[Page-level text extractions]
• • • • • • •
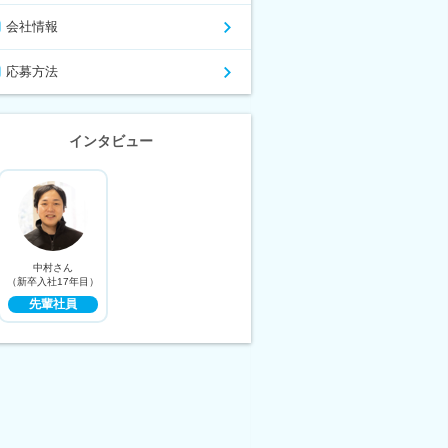
会社情報
応募方法
インタビュー
中村さん
（新卒入社17年目）
先輩社員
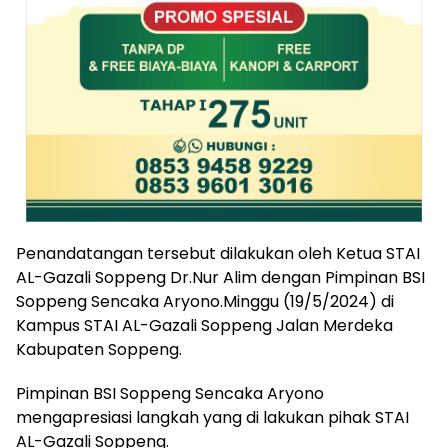
Penandatangan tersebut dilakukan oleh Ketua STAI
AL-Gazali Soppeng Dr.Nur Alim dengan Pimpinan BSI
Soppeng Sencaka Aryono.Minggu (19/5/2024) di
Kampus STAI AL-Gazali Soppeng Jalan Merdeka
Kabupaten Soppeng.
Pimpinan BSI Soppeng Sencaka Aryono
mengapresiasi langkah yang di lakukan pihak STAI
AL-Gazali Soppeng.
• • • • • • •
◆ Problem description: Find the lines in the data that include "STAI", then copy each of them.

◆ Response below:
Penandatangan tersebut dilakukan oleh Ketua STAI
Kampus STAI AL-Gazali Soppeng Jalan Merdeka
mengapresiasi langkah yang di lakukan pihak STAI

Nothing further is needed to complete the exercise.